Xenograft intraperitoneal metastasis model. a, Left: SKOV3ip1 HIF1α shRNA cells were injected intraperitoneally (n = 10 mice per group), and tumor burden is shown with shcontrol on the left and shHIF1α on the right with omental tumor outlined in yellow. Right: tumor burden was measured as omental metastatic weight. Bar graphs depicts mean ± s.e.m. (two-tailed t-test, ***P < 0.0008). b, Cleaved caspase 3, Ki-67 and 4-HNE staining in serial sections of omental tumors generated from a (n = 5 tumors per group were stained). Csh, control shRNA; Hsh, HIF1α shRNA (two-tailed t-test, **P < 0.01, mean ± s.e.m.). c, Lipid peroxidation: control and HIF1α knockdown cells were co-cultured with adipocytes for 18 h, and intracellular MDA levels were determined (n = 3 independent experiments). Bar graphs depicts mean ± s.e.m. (two-way ANOVA, ****P < 0.0001; NS, not significant). d,e, Control and HIF1α shRNA transduced SKOV3ip1 cells were treated with Adi CM: cells were stained using Bodipy 581/591 C11 dye and fluorescent emissions (at 520 nm) were measured every couple of hours using Incucyte to quantify lipid ROS production (n = 3 independent experiments; data depict mean ± s.e.m.) (d); MTT assay carried out to determine the viability of cancer cells after treatment with the indicated small molecule compounds (n = 3 independent experiments; two-way ANOVA, ****P < 0.0001, mean ± s.e.m.) (e). f, Stable isotope tracing in tumor-bearing mice with HIF1α knockdown cancer cells. (adapted from BioRender.com (2023)). g, [¹³C]-glucose derived labeling of G3P and glycolytic intermediates in omental tumors as in Fig. 2c (n = 5 mice). Bar graphs depict mean ± s.e.m., two-way ANOVA, **P = 0.0045, ***P < 0.0008, ****P < 0.0001.

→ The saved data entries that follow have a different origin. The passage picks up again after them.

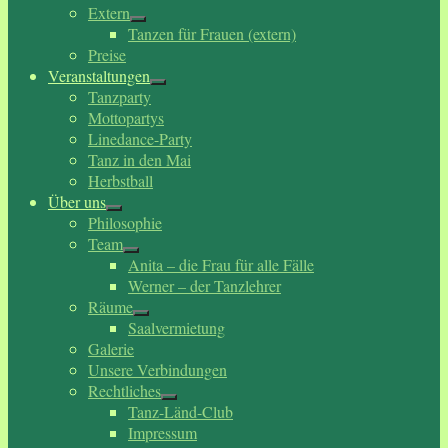
Extern
Tanzen für Frauen (extern)
Preise
Veranstaltungen
Tanzparty
Mottopartys
Linedance-Party
Tanz in den Mai
Herbstball
Über uns
Philosophie
Team
Anita – die Frau für alle Fälle
Werner – der Tanzlehrer
Räume
Saalvermietung
Galerie
Unsere Verbindungen
Rechtliches
Tanz-Länd-Club
Impressum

Fig. 6 |. Cancer cells adjacent to adipocytes have increased PC.

Spatial analysis of GPLs using IMS. a, Schematic for IMS analysis of ovarian high-grade serous tumor samples (adapted from BioRender.com (2023)). b–e, Histology and MALDI IMS analysis of frozen omental tumor sections (n = 3 independent biological samples): H&E-stained tissue with annotated tumor regions (black boxes) that were analyzed using MALDI (b, left) and spectral distribution of ions (496.34 m/z and 739.47 m/z) corresponding to the selected area (black boxes) on the H&E slide (b, right); Enlarged section of the tumor area (used for IMS analysis), showing two groups of cancer cells, adjacent (red) or distant (blue) from adipocytes (c); optical images using MALDI IMS of PC (16:0) (higher adjacent to adipocytes as measured by the AUC-orange) (d) and phosphatidylinositol (PI) p-28:0 (lower adjacent to adipocytes as measured by the AUC-orange) (e) corresponding to the H&E section shown in c, with MALDI images of ions shown on the left and the pixel intensities of the ions in the selected area on the right. f, Illustration of the adipocyte–OvCa cell interactions leading to altered glucose utilization in OvCa cells. Adipocytes stabilize HIF1α protein in OvCa cells. Subsequently, HIF1α transactivates HK2 and glycerol-3-phosphate dehydrogenase (GPD1). The combined activity of these two enzymes increases G3P levels in OvCa cells, forming the backbone for the synthesis of TGs and GPLs (created with BioRender. com (2023)).